| | Excerpt from WWW.NDMA.COM, © 2022 N. Dean Meyer and Associates Inc.
Contracts (making commitments). Examples of Contracts principles....
- We form clear contracts with our customers and suppliers before we begin projects or deliver services. Contracts define mutual accountabilities; they are not bureaucratic hurdles or legalistic protections.
- Contracts clearly specify the customer and the supplier. They may be between a group and a client (or consortium of clients), or between groups within the organization (for example, as "subcontracts").
- No contract is needed if no customer purchase decision is involved. In these situations, customers are not concerned about the organization's commitments and accountabilities. In general, these are products and tasks that benefit the provider more than the customer. Work which does not require a contract includes:....
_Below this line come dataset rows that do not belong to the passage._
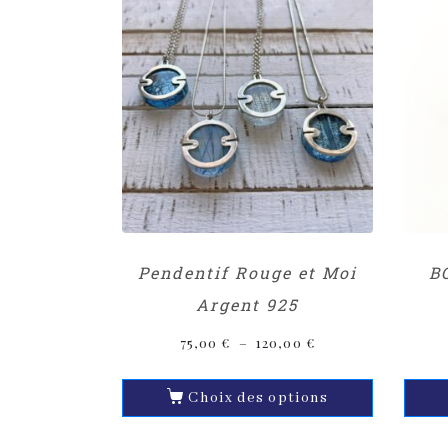
Pendentif Rouge et Moi
B
Argent 925
75,00
€
–
120,00
€
Choix des options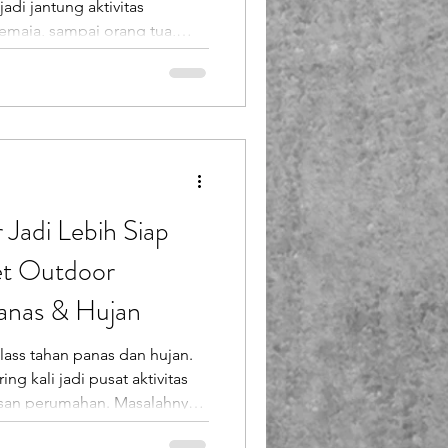
di jantung aktivitas
remaja, sampai orang tua,
aksi, dan membangun
tu tidak akan berjalan
iberglass yang kuat,
anyak perumahan dan
mukan papan basket yang
atau papan lapuk karena
Jadi Lebih Siap
et Outdoor
Panas & Hujan
lass tahan panas dan hujan.
g kali jadi pusat aktivitas
asan perumahan. Masalahnya,
 rusak karena menggunakan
- Contracts are formed whether or not money changes hands. (Contracts are necessary when the design of the internal economy includes chargebacks, to make client control over their budgets meaningful. However, contracts are not in any way dependent on chargebacks; they are of great value no matter what the design of the internal economy may be.)
- We form a separate contract for each distinct customer purchase decision (eg, a feasibility study, a solution, a specific repair, a service-level agreement for help-desk support).
- For commonly sold products, a "standard" contract may provide a template with commonly used terms and conditions. Nonetheless, an agreement by both parties is still required for each customer decision.
- We contract for the delivery of a service for a specified period of time (i.e., "service-level agreements"), as distinct from contracts for each use, only when the customer makes a single purchase decision that covers repeated instances of a deliverable. At the end of the time period, the contract is renegotiated.